WRiting Contest #2 - Monologue
Intermediate Category Winning SUbmissions
Agitha’s Witch World
By Miranda Ma
First Place, Intermediate Category
Agitha: My store is a mess and we are all out of rainbow frogs’ legs! (she hears the front door chimes) Oh hello deary and welcome to Agitha’s Witch World. Where we have all your witch’s needs. And how can I help you today? Brooms? But of course we have the largest selection of brooms this side of Salem. Allow me to show you the latest broom that has just come in. Oh you’re just looking for something basic? Okay well here is the Econo Soar. Its bristles are made from straw, the handle is standard wood and it has an add-on cushion seat. For only 15 Witchcoins! However for only a few witchcoins more you could have The Aerostar 4000. It’s the broom for the Witch on the go! With attachable storage boxes that can carry ten bags of groceries and 15 bottles of potions. It Includes car seats for the little witches, retractable sun shade and even a side basket to hold your black cat! On sale now for a low low cost of 35 Witchcoins. I see I’ve piqued your interest. Well I’ve saved the best for last. May I introduce you to the Featherflyer 3000. Each bristle is hand woven from the hair of mystic unicorn tails found in the mountains of the Netherlands. The colourful handle is hand carved from the Rainbow Eucalyptus tree from the remote islands of New Guinea. It has a Maxspeed engine that allows you to boost your broom up to 4 times its maximum speed. And it has aerodynamic stabilizers to ensure maximum comfort. It has a heated cushioned seat. And look! A digital clock! This broom can be yours for only 100 Witchcoins. Wait!! Don’t go. Let me sweeten the deal. What if I threw in a Hobblesworth potion. Guaranteed to make any witch 10 times smarter at 2 times more beautiful. No deal? Okay The Hobblesworth potion plus when the rainbow frogs’ legs come in I’ll give you first dibs. Fine!!! The Hobblesworth, The rainbow legs AND I give you a year’s supply of wart removal cream. Excellent! All items will be delivered to your doorstep tomorrow. Have a nice day! (customer exits) Another satisfied sucker….I mean customer!
The Street Lamp
By Valencia Cui
Second Place, Intermediate Category
You know, my job is to light up this little patch of sidewalk. And I do. I really do.

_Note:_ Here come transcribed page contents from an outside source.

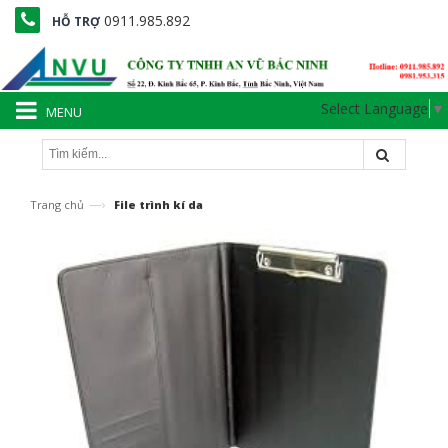
0911.985.892
HỖ TRỢ
Select Language
▼
MENU
—›
Trang chủ
File trình kí da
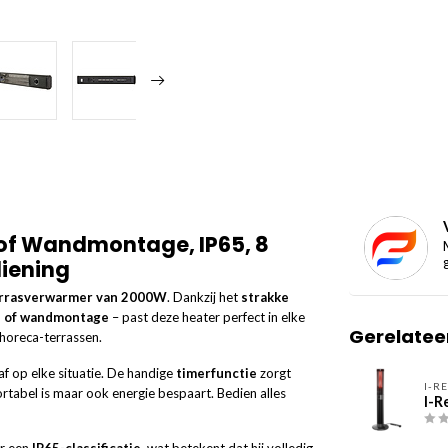
of Wandmontage, IP65, 8
iening
rrasverwarmer van 2000W
. Dankzij het
strakke
d of wandmontage
– past deze heater perfect in elke
Gerelatee
 horeca-terrassen.
f op elke situatie. De handige
timerfunctie
zorgt
I-R
rtabel is maar ook energie bespaart. Bedien alles
I-R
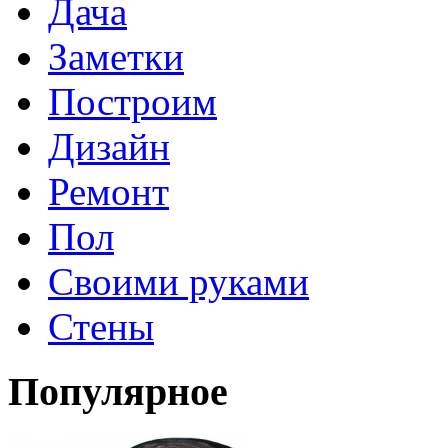
Дача
Заметки
Построим
Дизайн
Ремонт
Пол
Своими руками
Стены
Популярное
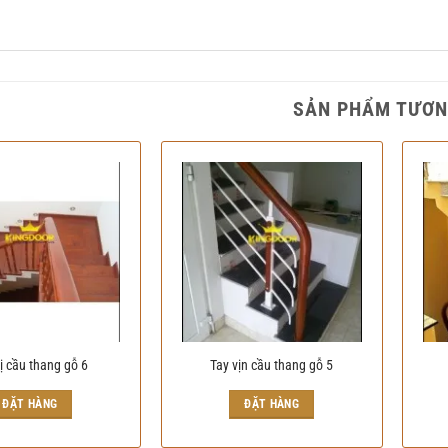
SẢN PHẨM TƯƠN
ị cầu thang gỗ 6
Tay vịn cầu thang gỗ 5
ĐẶT HÀNG
ĐẶT HÀNG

I watch over people. I make sure the late-night walker doesn't trip. I give the lost person a bright spot to check their map. I see it all. This is my purpose. This is my world.
And I don’t mind the work. Truly, I don’t. There’s pride in being a small, steady kind of guardian. When the rain falls, I make the pavement gleam, turning the dirty puddles into a shiny world of their own. When the fog comes, my light becomes a sword that cuts through the gloom. I have a job to do, and I do it well.
But then, there are the quiet hours. The hours after the last cafe closes, after the final car has sped down the street. That’s when the loneliness creeps in. That’s when I look up.
The sky is a canvas, and on it, the universe has thrown a party. The moon, a silver disc, never has to be alone. It’s constantly surrounded by all the stars, all twinkling, all sharing the same immense space. They talk in a language I can almost understand. A meteor will sometimes streak by, a flash of gossip, and the whole sky seems to shimmer with the news. They are a community, a family of light, all illuminating each other.
But I silently let all this light out of myself, every night, and the only thing that ever comes back is the darkness. Sometimes a moth will visit, mistaking my glass for a companion, but it’s just in love with the glow, not the lamp. It never stays.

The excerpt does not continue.